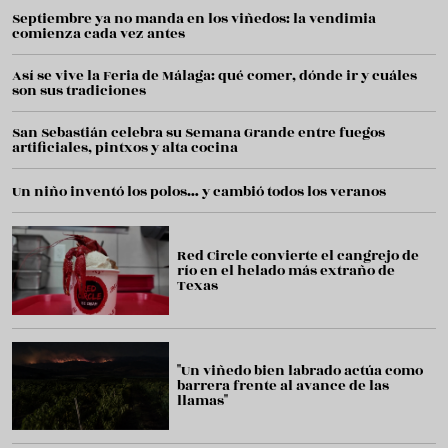
Septiembre ya no manda en los viñedos: la vendimia
comienza cada vez antes
Así se vive la Feria de Málaga: qué comer, dónde ir y cuáles
son sus tradiciones
San Sebastián celebra su Semana Grande entre fuegos
artificiales, pintxos y alta cocina
Un niño inventó los polos… y cambió todos los veranos
Red Circle convierte el cangrejo de
río en el helado más extraño de
Texas
"Un viñedo bien labrado actúa como
barrera frente al avance de las
llamas"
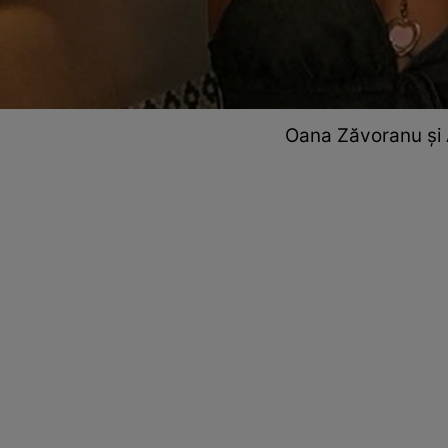
Oana Zăvoranu și A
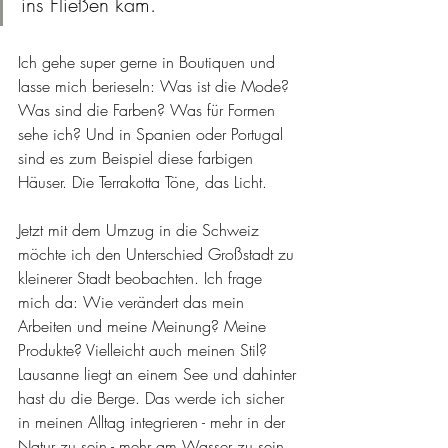
ins Fließen kam. 
Ich gehe super gerne in Boutiquen und 
lasse mich berieseln: Was ist die Mode? 
Was sind die Farben? Was für Formen 
sehe ich? Und in Spanien oder Portugal 
sind es zum Beispiel diese farbigen 
Häuser. Die Terrakotta Töne, das Licht.
Jetzt mit dem Umzug in die Schweiz 
möchte ich den Unterschied Großstadt zu 
kleinerer Stadt beobachten. Ich frage 
mich da: Wie verändert das mein 
Arbeiten und meine Meinung? Meine 
Produkte? Vielleicht auch meinen Stil? 
Lausanne liegt an einem See und dahinter 
hast du die Berge. Das werde ich sicher 
in meinen Alltag integrieren - mehr in der 
Natur zu sein - mehr am Wasser zu sein. 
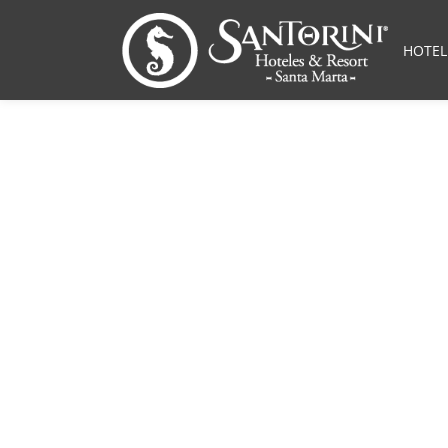
HOTEL
Santa Marta 
futuro del C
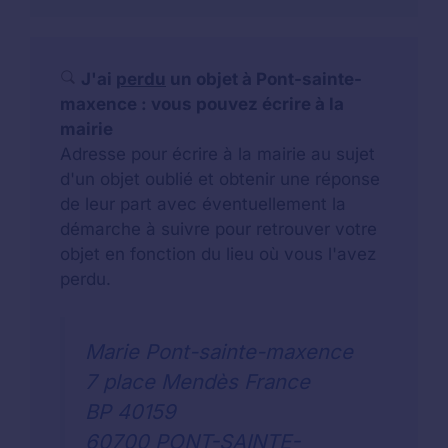
J'ai
perdu
un objet à Pont-sainte-
maxence : vous pouvez écrire à la
mairie
Adresse pour écrire à la mairie au sujet
d'un objet oublié et obtenir une réponse
de leur part avec éventuellement la
démarche à suivre pour retrouver votre
objet en fonction du lieu où vous l'avez
perdu.
Marie Pont-sainte-maxence
7 place Mendès France
BP 40159
60700 PONT-SAINTE-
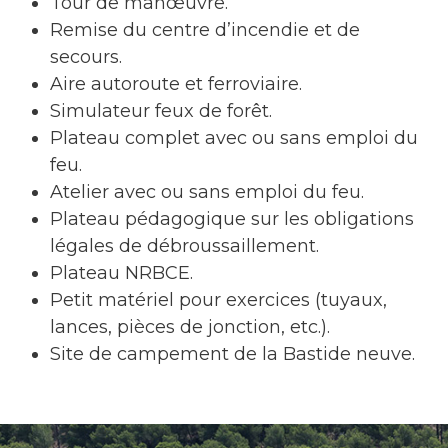
Tour de manœuvre.
Remise du centre d’incendie et de
secours.
Aire autoroute et ferroviaire.
Simulateur feux de forêt.
Plateau complet avec ou sans emploi du
feu.
Atelier avec ou sans emploi du feu.
Plateau pédagogique sur les obligations
légales de débroussaillement.
Plateau NRBCE.
Petit matériel pour exercices (tuyaux,
lances, pièces de jonction, etc.).
Site de campement de la Bastide neuve.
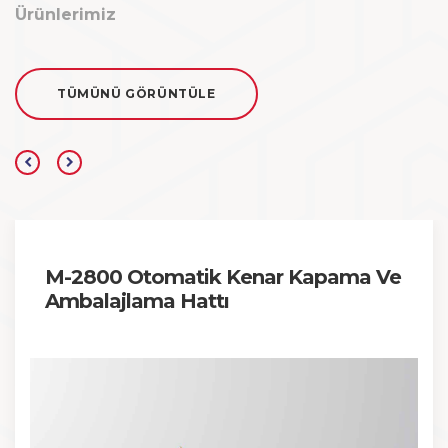
Ürünlerimiz
TÜMÜNÜ GÖRÜNTÜLE
M-2800 Otomatik Kenar Kapama Ve
Ambalajlama Hattı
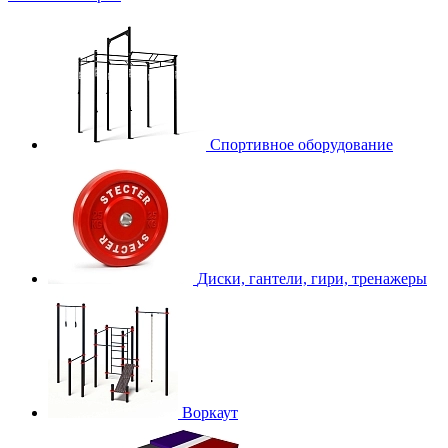
Спортивное оборудование
Диски, гантели, гири, тренажеры
Воркаут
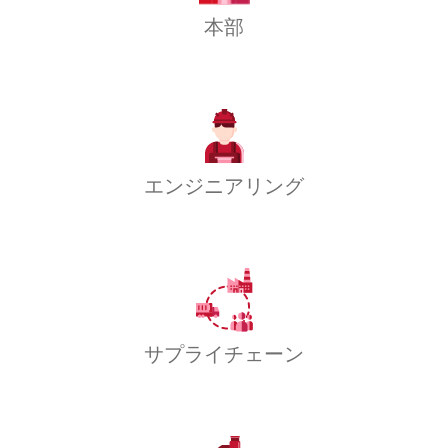
本部
エンジニアリング
サプライチェーン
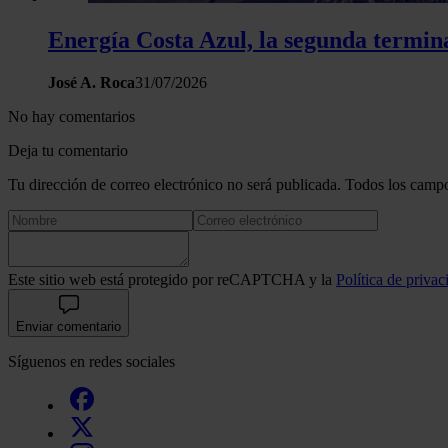
Energía Costa Azul, la segunda termin
José A. Roca
31/07/2026
No hay comentarios
Deja tu comentario
Tu dirección de correo electrónico no será publicada. Todos los campo
Este sitio web está protegido por reCAPTCHA y la
Política de privac
Enviar comentario
Síguenos en redes sociales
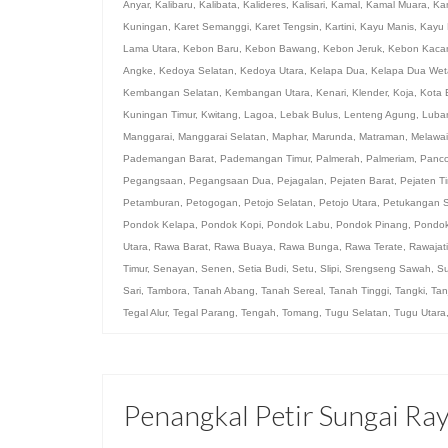
Anyar
,
Kalibaru
,
Kalibata
,
Kalideres
,
Kalisari
,
Kamal
,
Kamal Muara
,
Ka
Kuningan
,
Karet Semanggi
,
Karet Tengsin
,
Kartini
,
Kayu Manis
,
Kayu 
Lama Utara
,
Kebon Baru
,
Kebon Bawang
,
Kebon Jeruk
,
Kebon Kaca
Angke
,
Kedoya Selatan
,
Kedoya Utara
,
Kelapa Dua
,
Kelapa Dua Wet
Kembangan Selatan
,
Kembangan Utara
,
Kenari
,
Klender
,
Koja
,
Kota 
Kuningan Timur
,
Kwitang
,
Lagoa
,
Lebak Bulus
,
Lenteng Agung
,
Luba
Manggarai
,
Manggarai Selatan
,
Maphar
,
Marunda
,
Matraman
,
Melawai
Pademangan Barat
,
Pademangan Timur
,
Palmerah
,
Palmeriam
,
Panc
Pegangsaan
,
Pegangsaan Dua
,
Pejagalan
,
Pejaten Barat
,
Pejaten T
Petamburan
,
Petogogan
,
Petojo Selatan
,
Petojo Utara
,
Petukangan S
Pondok Kelapa
,
Pondok Kopi
,
Pondok Labu
,
Pondok Pinang
,
Pondo
Utara
,
Rawa Barat
,
Rawa Buaya
,
Rawa Bunga
,
Rawa Terate
,
Rawajati
Timur
,
Senayan
,
Senen
,
Setia Budi
,
Setu
,
Slipi
,
Srengseng Sawah
,
Su
Sari
,
Tambora
,
Tanah Abang
,
Tanah Sereal
,
Tanah Tinggi
,
Tangki
,
Tan
Tegal Alur
,
Tegal Parang
,
Tengah
,
Tomang
,
Tugu Selatan
,
Tugu Utara
Penangkal Petir Sungai Ra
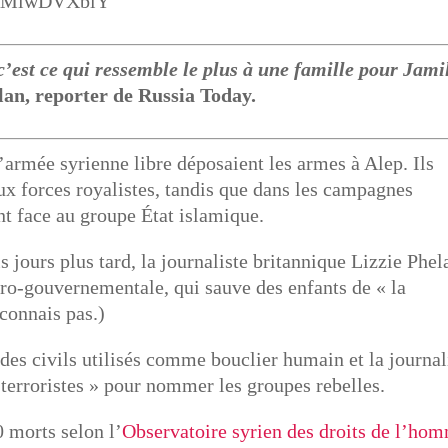
=rKMiwDVXblY
’est ce qui ressemble le plus à une famille pour Jamil
lan, reporter de Russia Today.
’armée syrienne libre déposaient les armes à Alep. Ils
aux forces royalistes, tandis que dans les campagnes
nt face au groupe État islamique.
 jours plus tard, la journaliste britannique Lizzie Phel
o-gouvernementale, qui sauve des enfants de « la
connais pas.)
 des civils utilisés comme bouclier humain et la journal
 terroristes » pour nommer les groupes rebelles.
0 morts selon l’
Observatoire syrien des droits de l’ho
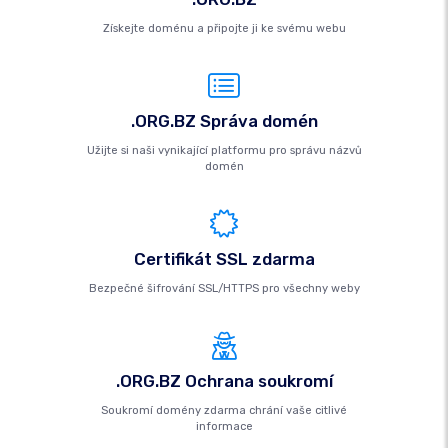
Získejte doménu a připojte ji ke svému webu
.ORG.BZ Správa domén
Užijte si naši vynikající platformu pro správu názvů
domén
Certifikát SSL zdarma
Bezpečné šifrování SSL/HTTPS pro všechny weby
.ORG.BZ Ochrana soukromí
Soukromí domény zdarma chrání vaše citlivé
informace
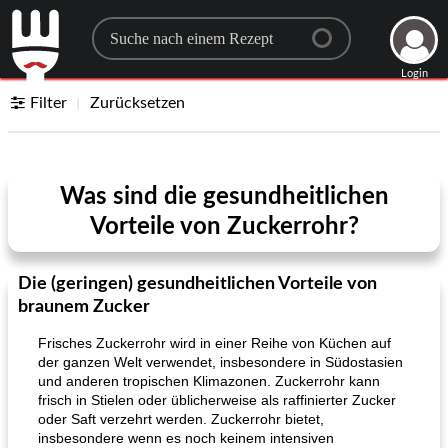
Search for a recipe
Login
Filter
Zurücksetzen
Was sind die gesundheitlichen
Vorteile von Zuckerrohr?
Die (geringen) gesundheitlichen Vorteile von
braunem Zucker
Frisches Zuckerrohr wird in einer Reihe von Küchen auf
der ganzen Welt verwendet, insbesondere in Südostasien
und anderen tropischen Klimazonen. Zuckerrohr kann
frisch in Stielen oder üblicherweise als raffinierter Zucker
oder Saft verzehrt werden. Zuckerrohr bietet,
insbesondere wenn es noch keinem intensiven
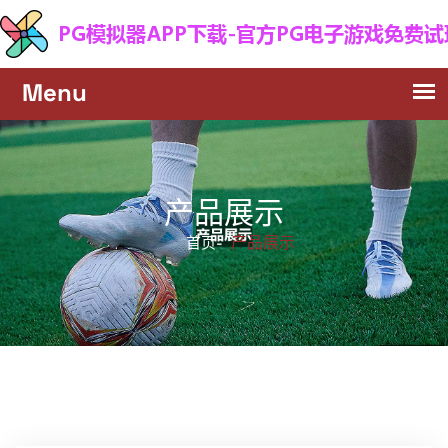
产品展示
产品展示
首页-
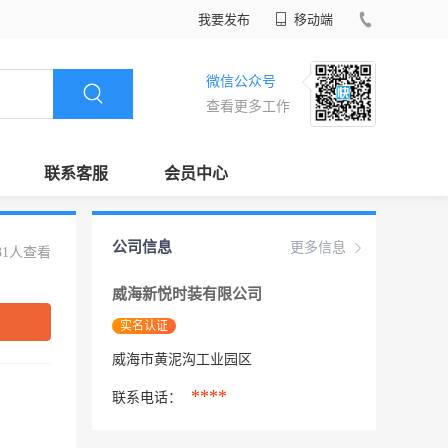
我要发布
移动端
微信公众号
查看更多工作
联系客服
会员中心
公司信息
更多信息
31人查看
威海新悦时装有限公司
实名认证
威海市黄泥沟工业园区
****
联系电话：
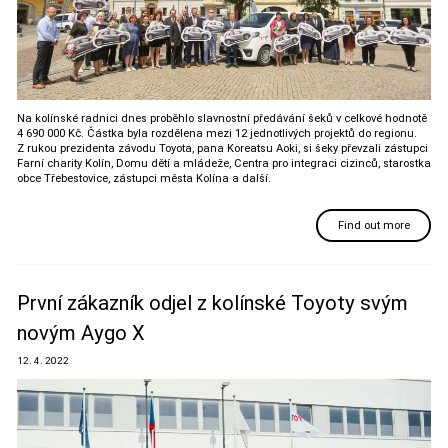
Na kolínské radnici dnes proběhlo slavnostní předávání šeků v celkové hodnotě
4 690 000 Kč. Částka byla rozdělena mezi 12 jednotlivých projektů do regionu.
Z rukou prezidenta závodu Toyota, pana Koreatsu Aoki, si šeky převzali zástupci
Farní charity Kolín, Domu dětí a mládeže, Centra pro integraci cizinců, starostka
obce Třebestovice, zástupci města Kolína a další.
Find out more
První zákazník odjel z kolínské Toyoty svým
novým Aygo X
12. 4. 2022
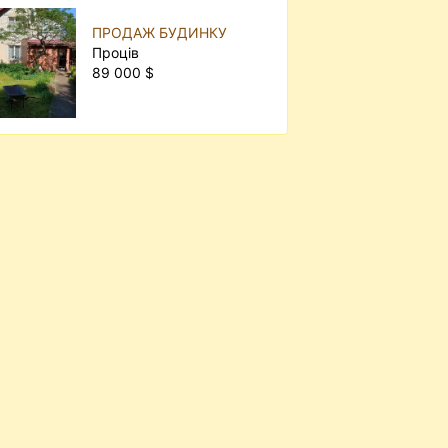
ПРОДАЖ БУДИНКУ
Проців
89 000 $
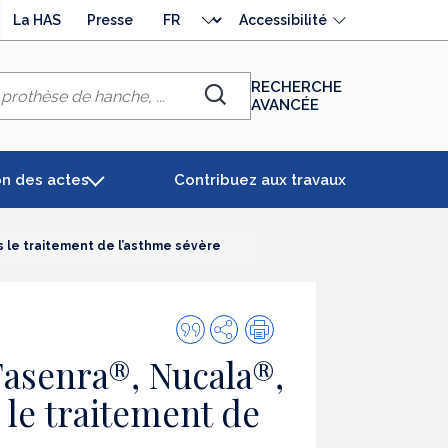
Choisir
La HAS
Presse
Accessibilité
la
langue
RECHERCHE
AVANCÉE
Chercher
on des actes
Contribuez aux travaux
s le traitement de l’asthme sévère
Citer
Partager
Impression
cette
asenra®, Nucala®,
publication
 le traitement de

........

WORK TASK.
Going by the data above, give back only the lines from the one containing "Remise du centre d’incendie et de" through the one containing "Este sitio web", exactly as they stand, both ends included and no images.

REPLY.
Remise du centre d’incendie et de
secours.
Aire autoroute et ferroviaire.
Simulateur feux de forêt.
Plateau complet avec ou sans emploi du
feu.
Atelier avec ou sans emploi du feu.
Plateau pédagogique sur les obligations
légales de débroussaillement.
Plateau NRBCE.
Petit matériel pour exercices (tuyaux,
lances, pièces de jonction, etc.).
Site de campement de la Bastide neuve.
Ürünlerimiz
TÜMÜNÜ GÖRÜNTÜLE
M-2800 Otomatik Kenar Kapama Ve
Ambalajlama Hattı
Спортивное оборудование
Диски, гантели, гири, тренажеры
Воркаут
本部
エンジニアリング
サプライチェーン
Energía Costa Azul, la segunda termin
José A. Roca
31/07/2026
No hay comentarios
Deja tu comentario
Tu dirección de correo electrónico no será publicada. Todos los campo
Este sitio web está protegido por reCAPTCHA y la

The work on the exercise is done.